Then try to work back either Edge's or Chrome's approach to security to specific Safari features and design.
The Chrome security team is probably the most sophisticated software security team in the industry (lest you think I'm in the tank for Google, I'd say the iOS platform security team is a close 2nd --- and, to be clear: Safari is a different story on iOS).
If you don't have the kind of security Chrome provides, then in reality everyone can track you, because all they have to do to own up your machine is get you to look at a web page.
If that's true, then I'd rather go down fighting (no matter how futile that is) than willingly give up any more private information to Google. I think the time for pragmatism when it comes to privacy is long over.
I'm saying what I said: if your browser isn't adequately secure, all the anti-tracking features don't much matter, because the people you really need to worry about will be able to own up your entire machine and quietly persist themselves into it.
Google doesn't need backdoors into Chrome, in the same way that it's technically not cheating if you adjust the rules to fit your demands better than others (see f.i. AMP).

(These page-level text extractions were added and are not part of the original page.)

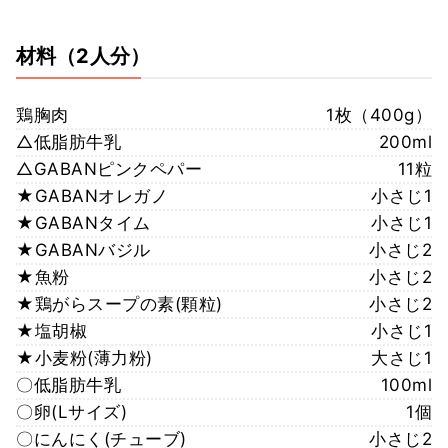
材料
（2人分）
鶏胸肉
1枚（400g）
△低脂肪牛乳
200ml
△GABANピンクペパー
11粒
★GABANオレガノ
小さじ1
★GABANタイム
小さじ1
★GABANバジル
小さじ2
★魚粉
小さじ2
★鶏がらスープの素(顆粒)
小さじ2
★塩胡椒
小さじ1
★小麦粉(薄力粉)
大さじ1
〇低脂肪牛乳
100ml
〇卵(Lサイズ)
1個
〇にんにく(チューブ)
小さじ2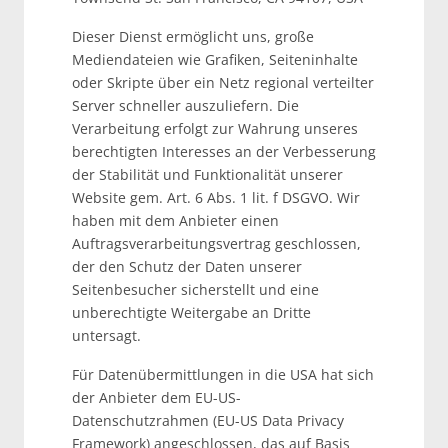
Dieser Dienst ermöglicht uns, große
Mediendateien wie Grafiken, Seiteninhalte
oder Skripte über ein Netz regional verteilter
Server schneller auszuliefern. Die
Verarbeitung erfolgt zur Wahrung unseres
berechtigten Interesses an der Verbesserung
der Stabilität und Funktionalität unserer
Website gem. Art. 6 Abs. 1 lit. f DSGVO. Wir
haben mit dem Anbieter einen
Auftragsverarbeitungsvertrag geschlossen,
der den Schutz der Daten unserer
Seitenbesucher sicherstellt und eine
unberechtigte Weitergabe an Dritte
untersagt.
Für Datenübermittlungen in die USA hat sich
der Anbieter dem EU-US-
Datenschutzrahmen (EU-US Data Privacy
Framework) angeschlossen, das auf Basis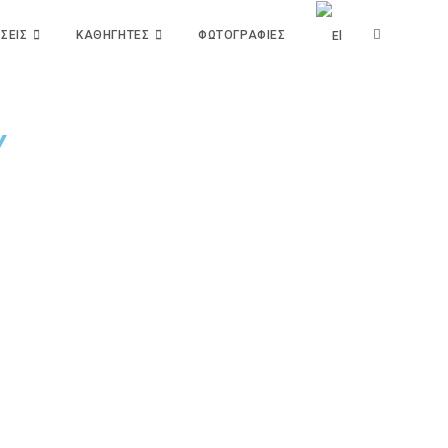
ΣΕΙΣ
ΚΑΘΗΓΗΤΕΣ
ΦΩΤΟΓΡΑΦΙΕΣ
Υ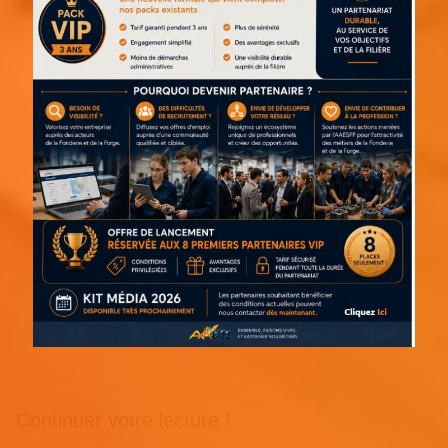
Continuer votre lecture !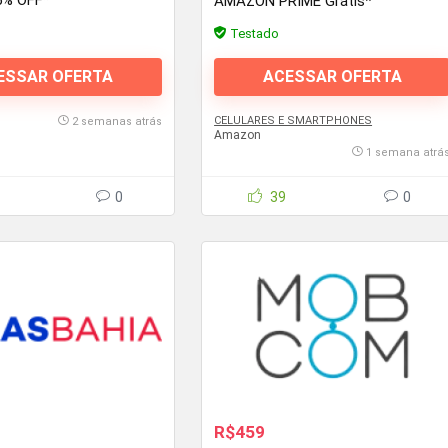
5% OFF*
AMAZON PRIME Grátis*
Testado
ESSAR OFERTA
ACESSAR OFERTA
CELULARES E SMARTPHONES
2 semanas atrás
Amazon
1 semana atrá
0
39
0
R$459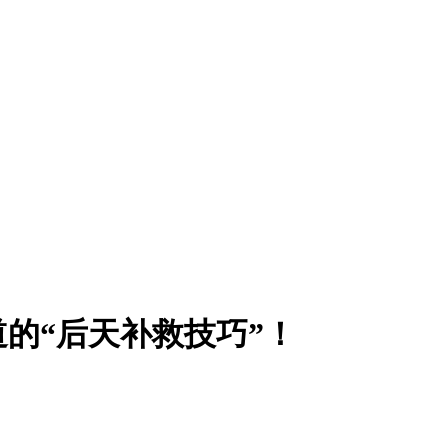
的“后天补救技巧”！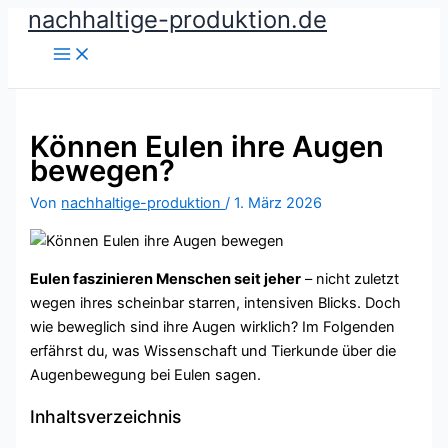
nachhaltige-produktion.de
Zum
Inhalt
springen
Können Eulen ihre Augen
bewegen?
Von
nachhaltige-produktion
/
1. März 2026
Eulen faszinieren Menschen seit jeher
– nicht zuletzt
wegen ihres scheinbar starren, intensiven Blicks. Doch
wie beweglich sind ihre Augen wirklich? Im Folgenden
erfährst du, was Wissenschaft und Tierkunde über die
Augenbewegung bei Eulen sagen.
Inhaltsverzeichnis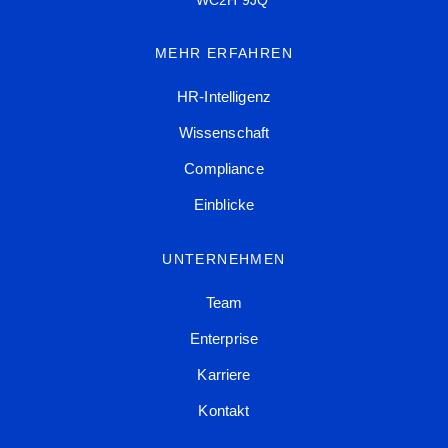
WC2H 9JQ
MEHR ERFAHREN
HR-Intelligenz
Wissenschaft
Compliance
Einblicke
UNTERNEHMEN
Team
Enterprise
Karriere
Kontakt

> because the people you really need to worry about
I think we disagree who to really worry about. I worry more about persistent low-level corporate surveillance more than hacker attacks because while the latter is more acute and can cause great financial harm, the former is whats going to damage my freedom and right to privacy once the government decides it wants to firehose all that data.
This post has lots of info about Chrome and Edge RCE defenses. Super informative on this front. But is surprising light on detail about what makes their sandbox more robust than Edge's. (I don't know near enough about the Edge sandbox to assess this claim for myself.)